FLEXIBILITY IN APPROACH
BioPharm International asked Levine whether he thought developers would be able to be fairly flexible in how they characterize biosimilars, or whether,
as a result of the new guidance, they would be pigeon-holed into a standard set of analytics that FDA would like to see. "No,"
he said, "This is not really any different than the requirement for characterization of a new product—except, of course, one
must demonstrate comparability or similarity to an existing reference product, rather than simply providing the characterization
data for a new product. I think FDA will, once again, rely on their standard case-by-case approach as far as what analytical
characterization is required. Obviously, they will be looking to have as extensive a characterization of the molecule as possible,
using the most up-to-date state-of-the-art techniques that are currently available."
Levine says the biggest challenge for developers, from a technical standpoint, is demonstrating biosimilarity from a biochemical
and biophysical perspective. "One expects that there will be minor differences in, for example, glycosylation patterns or
the extent of deamidation in a monoclonal antibody product. One expects that there will be slight differences between the
biosimilar and the innovator product. The question is, how large a difference will be acceptable for the product to still
be deemed biosimilar?"
The other challenges for developing biosimilars in the US are not necessarily technical challenges, says Levine, but rather
more commercial and regulatory. "First of all, there is the 12-year data exclusivity period which means that a biosimilar
product in the US cannot come to market until 12 years after the reference product or innovator product was first approved.
This generally isn't a problem because the patents usually extend beyond that 12-year period, but it could be a problem in
a case where a patent may expire earlier than this 12-year exclusivity period. The biosimilar company would be precluded from
selling their product until the end of that 12-year period."

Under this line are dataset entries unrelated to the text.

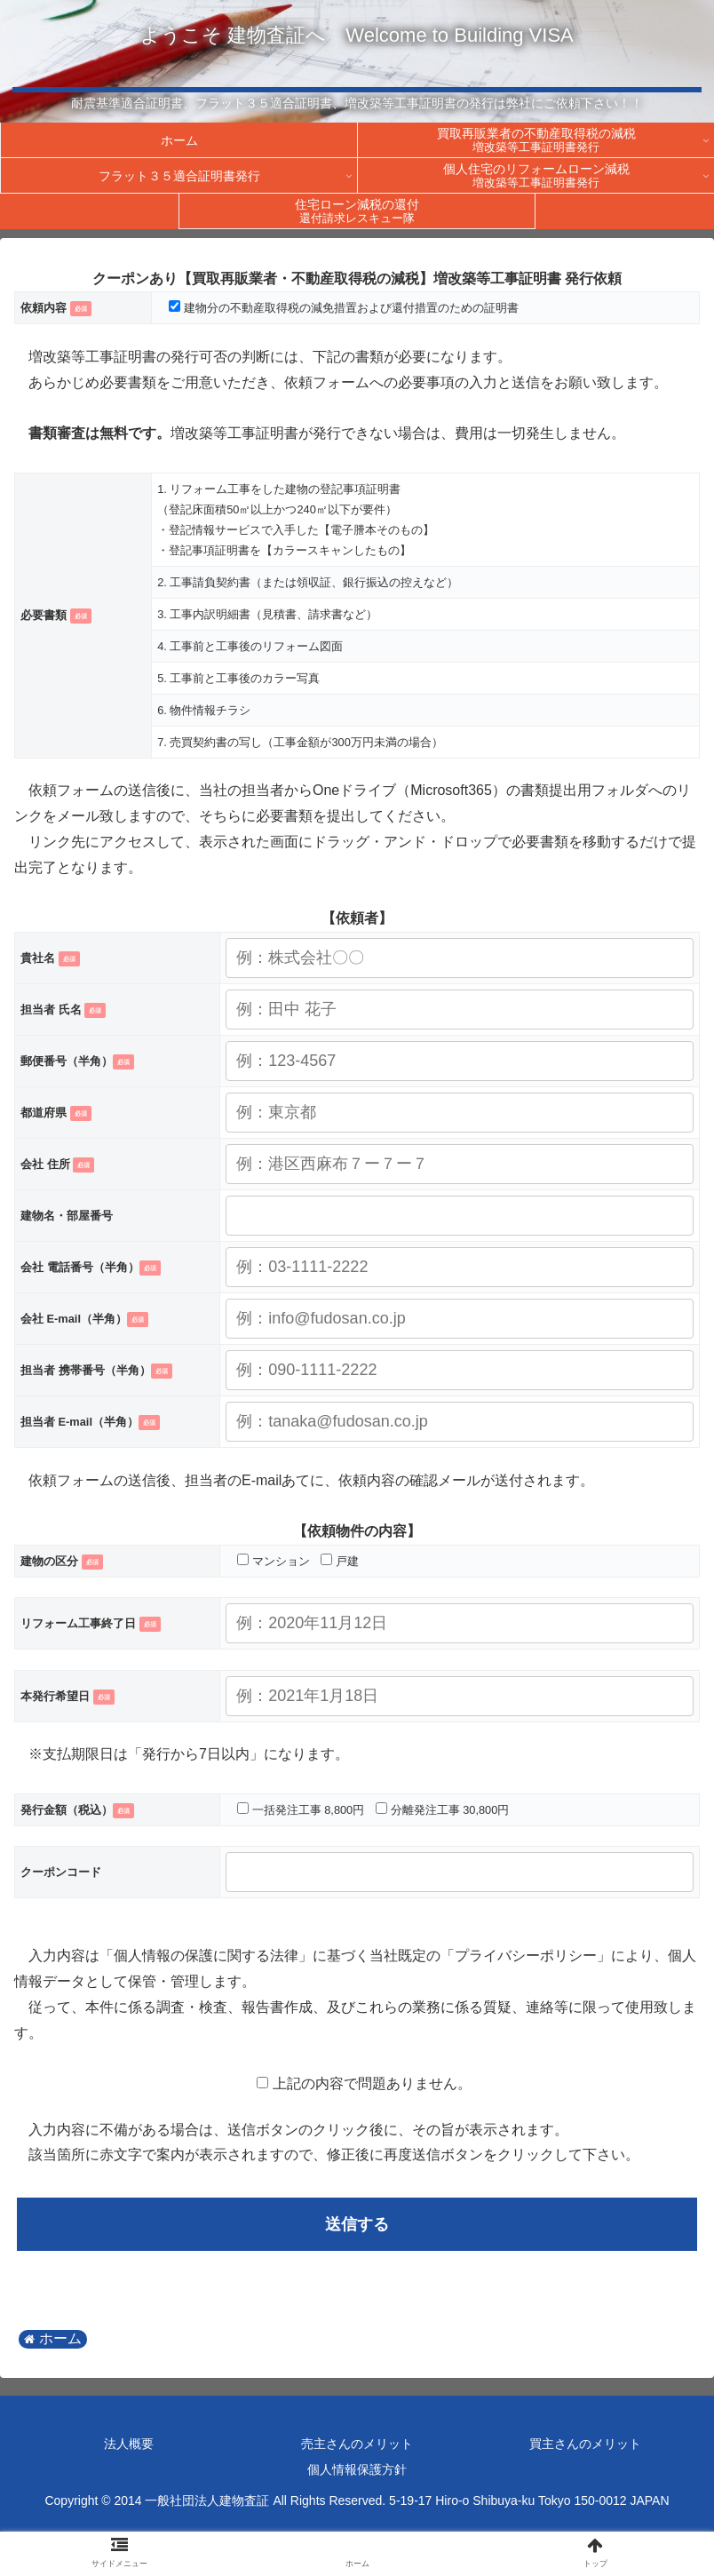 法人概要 (129, 2444)
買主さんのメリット (585, 2444)
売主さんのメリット (357, 2444)
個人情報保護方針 (357, 2469)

He notes that the second commercial or legal challenge for biosimilar companies is the requirement that the biosimilar company
must disclose their entire dossier to the reference product company to review. Levine believes this could prompt very frequent
and lengthy patent and intellectual property litigation, which could be very costly and could, in the long run, hold up the
approval of biosimilar products.
When asked about the new guidance and the challenges in demonstrating interchangeability, Levine pointed out that, "First
of all, other than saying that FDA will consider interchangeability after one has demonstrated biosimilarity, there really
is no discussion as to what the requirements for demonstrating interchangeability might be." He added that if one looks back
to the original BPCI Act, the bar for interchangeability is extremely high and may actually be impossible to meet because
the BPCI Act actually says that in order to achieve interchangeability, one has to ensure that the molecule will behave the
same as the innovator product in every patient. "Achieving that from a scientific perspective may actually be difficult,
if not impossible."
Levine says that the development of biosimilars in the US will depend on how quickly it takes for the FDA draft guidance to
become finalized. "FDA, by their own releases, has said they've already had discussions with, I believe, nine companies regarding
biosimilar applications. They have several other meetings pending. There's obviously been a lot of activity behind the scenes
of companies approaching FDA even before the guidelines were published."
Levine thinks that the first wave of biosimilars in the US will most likely be those products that are already on the market
as biosimilars in Europe. He points out that the clinical-trial requirements for biosimilar under the new guidance allow for
a non-US reference product—meaning that companies should be able to submit their clinical and postmarket data against that
European reference standard and it should be acceptable in a submission to FDA.
"What that means is compiling the data and putting together the appropriate application and submitting the application without
actually having to run new clinical trials," he explains. "So those will probably be the first products I would expect to
see approved, probably within the first year after the guidance is finalized. And then, beyond that, we'll begin to see new
biosimilars that are not yet on the market in Europe."
"It will also be interesting to see what, if any, changes there are in the guidance between this current draft and the final
version," says Levine. The guidance documents were open for public comment through Apr. 16, 2012, followed by a public hearing
on May 11, 2012. "The question is really, how long will it take them to compile all those comments and revise and update the
draft before they release it as final?"